BEGIN Given information

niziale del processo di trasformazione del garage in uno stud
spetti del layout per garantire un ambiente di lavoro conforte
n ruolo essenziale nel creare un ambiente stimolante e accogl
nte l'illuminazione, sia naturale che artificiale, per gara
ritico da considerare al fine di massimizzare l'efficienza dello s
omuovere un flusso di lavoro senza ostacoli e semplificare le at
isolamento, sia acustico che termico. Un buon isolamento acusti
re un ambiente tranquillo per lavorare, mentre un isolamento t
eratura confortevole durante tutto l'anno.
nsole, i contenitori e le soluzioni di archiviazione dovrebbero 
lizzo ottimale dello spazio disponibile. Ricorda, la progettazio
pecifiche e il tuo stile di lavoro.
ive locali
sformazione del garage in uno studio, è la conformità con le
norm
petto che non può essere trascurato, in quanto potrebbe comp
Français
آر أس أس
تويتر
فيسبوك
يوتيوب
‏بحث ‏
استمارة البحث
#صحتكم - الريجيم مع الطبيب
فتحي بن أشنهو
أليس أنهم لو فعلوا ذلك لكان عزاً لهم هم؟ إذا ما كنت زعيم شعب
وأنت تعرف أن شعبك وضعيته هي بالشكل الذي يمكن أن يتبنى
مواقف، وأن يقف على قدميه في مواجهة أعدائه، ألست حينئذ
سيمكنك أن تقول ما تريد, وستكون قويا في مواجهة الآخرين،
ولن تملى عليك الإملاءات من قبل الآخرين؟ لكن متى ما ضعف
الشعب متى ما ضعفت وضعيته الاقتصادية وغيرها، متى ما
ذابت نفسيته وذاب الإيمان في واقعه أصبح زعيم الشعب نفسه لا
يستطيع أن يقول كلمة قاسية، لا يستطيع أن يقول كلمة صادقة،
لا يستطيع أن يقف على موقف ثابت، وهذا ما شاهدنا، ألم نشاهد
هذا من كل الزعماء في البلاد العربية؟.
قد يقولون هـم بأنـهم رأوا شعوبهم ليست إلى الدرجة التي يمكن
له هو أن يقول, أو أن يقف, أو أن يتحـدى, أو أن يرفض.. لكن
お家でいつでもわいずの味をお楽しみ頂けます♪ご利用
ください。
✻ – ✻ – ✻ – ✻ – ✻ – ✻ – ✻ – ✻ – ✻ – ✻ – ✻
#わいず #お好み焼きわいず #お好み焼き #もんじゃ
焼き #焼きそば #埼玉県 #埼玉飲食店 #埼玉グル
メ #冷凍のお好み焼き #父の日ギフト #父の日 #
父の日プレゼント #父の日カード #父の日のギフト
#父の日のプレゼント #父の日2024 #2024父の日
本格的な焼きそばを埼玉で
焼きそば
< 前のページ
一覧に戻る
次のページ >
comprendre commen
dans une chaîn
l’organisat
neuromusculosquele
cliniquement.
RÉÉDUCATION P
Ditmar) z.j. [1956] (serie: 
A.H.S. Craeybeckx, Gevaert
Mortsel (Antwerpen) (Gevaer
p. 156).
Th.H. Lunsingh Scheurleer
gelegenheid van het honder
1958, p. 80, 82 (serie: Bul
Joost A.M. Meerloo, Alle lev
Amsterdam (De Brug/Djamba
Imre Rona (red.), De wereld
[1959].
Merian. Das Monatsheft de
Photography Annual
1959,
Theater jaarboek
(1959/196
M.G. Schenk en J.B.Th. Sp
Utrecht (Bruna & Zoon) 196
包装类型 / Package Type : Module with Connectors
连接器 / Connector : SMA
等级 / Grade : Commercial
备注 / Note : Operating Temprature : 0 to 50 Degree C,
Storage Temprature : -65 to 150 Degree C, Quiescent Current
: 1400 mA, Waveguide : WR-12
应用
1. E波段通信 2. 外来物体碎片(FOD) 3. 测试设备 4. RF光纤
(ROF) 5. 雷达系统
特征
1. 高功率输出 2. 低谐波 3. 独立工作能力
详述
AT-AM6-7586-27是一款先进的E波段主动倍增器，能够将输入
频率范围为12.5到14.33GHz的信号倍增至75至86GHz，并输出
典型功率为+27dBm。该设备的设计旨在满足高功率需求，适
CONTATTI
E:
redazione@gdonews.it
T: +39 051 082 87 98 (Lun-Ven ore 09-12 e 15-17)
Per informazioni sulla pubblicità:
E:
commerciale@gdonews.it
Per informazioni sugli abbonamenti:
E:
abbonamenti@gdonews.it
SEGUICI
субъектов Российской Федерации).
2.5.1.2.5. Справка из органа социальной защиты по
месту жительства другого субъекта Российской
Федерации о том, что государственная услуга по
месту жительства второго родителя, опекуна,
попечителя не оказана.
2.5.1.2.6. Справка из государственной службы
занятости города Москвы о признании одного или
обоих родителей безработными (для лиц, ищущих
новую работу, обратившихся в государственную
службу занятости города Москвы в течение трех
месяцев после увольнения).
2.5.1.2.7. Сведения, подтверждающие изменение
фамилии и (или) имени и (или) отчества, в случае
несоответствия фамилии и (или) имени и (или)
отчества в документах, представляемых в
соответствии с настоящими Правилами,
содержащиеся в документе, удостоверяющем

END Given information

### Task objective:
Among the lines of the material, find those that hold the word "مواجهة" and copy them.

### Finished task:
مواقف، وأن يقف على قدميه في مواجهة أعدائه، ألست حينئذ
سيمكنك أن تقول ما تريد, وستكون قويا في مواجهة الآخرين،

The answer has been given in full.